--- START ---

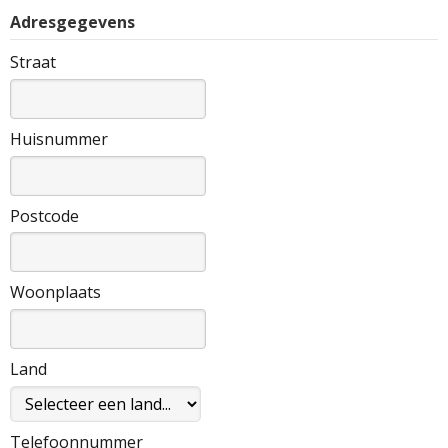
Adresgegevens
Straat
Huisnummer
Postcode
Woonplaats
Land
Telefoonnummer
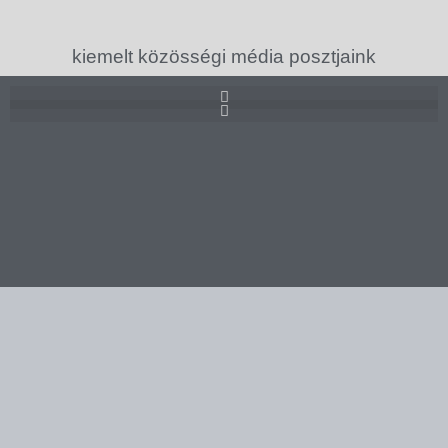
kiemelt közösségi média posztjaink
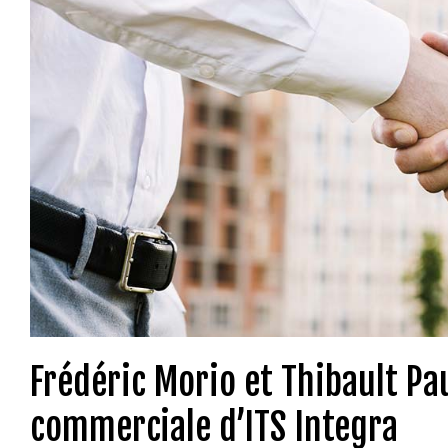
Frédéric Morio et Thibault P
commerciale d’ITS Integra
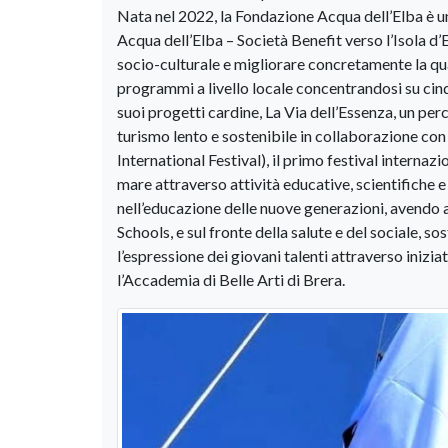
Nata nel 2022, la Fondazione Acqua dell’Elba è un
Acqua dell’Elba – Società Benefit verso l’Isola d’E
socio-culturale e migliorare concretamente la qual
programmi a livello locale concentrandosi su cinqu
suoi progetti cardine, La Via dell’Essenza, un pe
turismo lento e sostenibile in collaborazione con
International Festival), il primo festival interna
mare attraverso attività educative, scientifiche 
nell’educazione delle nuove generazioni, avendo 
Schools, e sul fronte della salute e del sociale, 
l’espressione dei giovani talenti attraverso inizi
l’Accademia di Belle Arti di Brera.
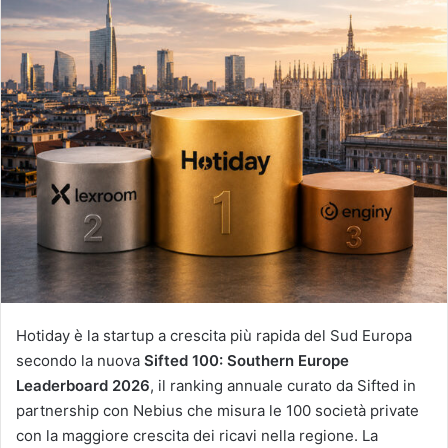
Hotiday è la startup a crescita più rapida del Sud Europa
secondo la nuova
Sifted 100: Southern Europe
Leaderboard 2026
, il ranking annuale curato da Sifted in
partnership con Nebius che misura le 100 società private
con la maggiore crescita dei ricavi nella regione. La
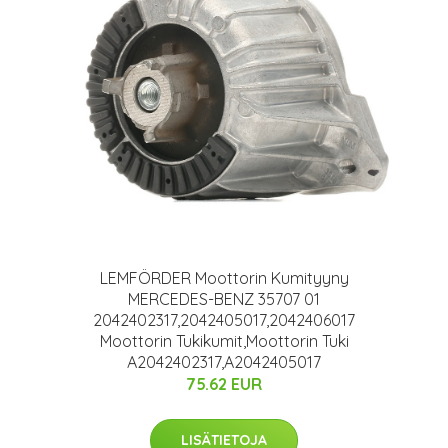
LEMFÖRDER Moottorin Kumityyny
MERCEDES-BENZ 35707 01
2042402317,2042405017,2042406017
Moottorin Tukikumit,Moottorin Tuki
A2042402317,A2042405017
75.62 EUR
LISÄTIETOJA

--- END ---
--- START ---

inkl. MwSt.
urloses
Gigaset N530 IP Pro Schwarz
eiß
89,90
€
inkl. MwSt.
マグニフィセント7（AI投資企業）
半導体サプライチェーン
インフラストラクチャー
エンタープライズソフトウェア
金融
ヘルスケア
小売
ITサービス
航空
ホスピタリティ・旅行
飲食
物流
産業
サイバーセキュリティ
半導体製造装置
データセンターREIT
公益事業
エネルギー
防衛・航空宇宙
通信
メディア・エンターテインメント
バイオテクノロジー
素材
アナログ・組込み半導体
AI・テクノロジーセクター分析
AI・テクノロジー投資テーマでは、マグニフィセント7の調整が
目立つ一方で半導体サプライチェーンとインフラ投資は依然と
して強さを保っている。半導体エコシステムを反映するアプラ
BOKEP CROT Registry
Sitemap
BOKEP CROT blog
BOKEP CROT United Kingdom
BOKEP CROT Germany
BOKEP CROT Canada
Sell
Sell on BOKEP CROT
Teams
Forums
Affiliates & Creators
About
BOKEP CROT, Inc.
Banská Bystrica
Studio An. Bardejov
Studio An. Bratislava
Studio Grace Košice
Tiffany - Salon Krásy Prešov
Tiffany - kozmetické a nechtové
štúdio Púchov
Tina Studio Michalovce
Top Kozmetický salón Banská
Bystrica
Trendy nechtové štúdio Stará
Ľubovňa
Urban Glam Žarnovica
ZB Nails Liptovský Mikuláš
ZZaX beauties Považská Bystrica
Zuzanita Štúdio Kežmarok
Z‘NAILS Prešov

--- END ---
--- START ---

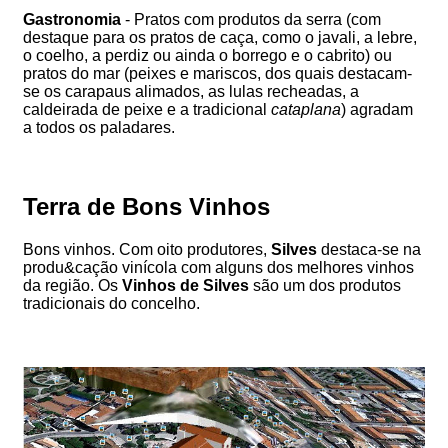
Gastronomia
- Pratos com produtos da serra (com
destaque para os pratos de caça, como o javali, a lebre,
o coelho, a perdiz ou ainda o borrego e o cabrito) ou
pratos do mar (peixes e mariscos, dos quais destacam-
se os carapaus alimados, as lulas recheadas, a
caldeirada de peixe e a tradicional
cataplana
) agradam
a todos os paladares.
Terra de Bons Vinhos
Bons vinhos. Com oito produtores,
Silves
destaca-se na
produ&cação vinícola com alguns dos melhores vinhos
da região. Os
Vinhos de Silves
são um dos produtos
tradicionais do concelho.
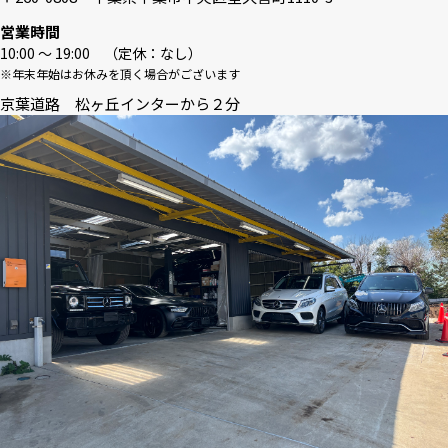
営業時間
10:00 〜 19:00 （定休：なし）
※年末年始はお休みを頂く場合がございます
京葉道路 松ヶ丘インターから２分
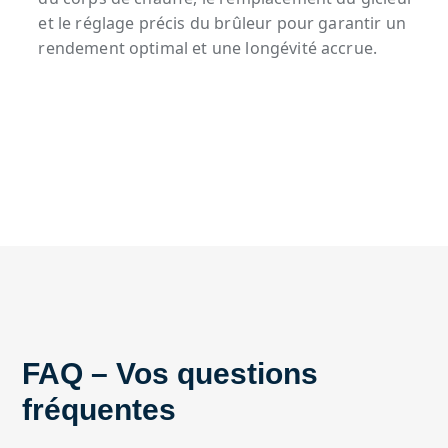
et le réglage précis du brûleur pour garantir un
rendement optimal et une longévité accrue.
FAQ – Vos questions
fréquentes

--- END ---

▶ [What the task requires]: From the records above, output only the lines starting at the one containing "l’espressione dei giovani" and ending at the one containing "partnership con Nebius", word for word. Pictures stay out.

▶ [Your response]:
l’espressione dei giovani talenti attraverso inizi
l’Accademia di Belle Arti di Brera.
Hotiday è la startup a crescita più rapida del Sud Europa
secondo la nuova
Sifted 100: Southern Europe
Leaderboard 2026
, il ranking annuale curato da Sifted in
partnership con Nebius che misura le 100 società private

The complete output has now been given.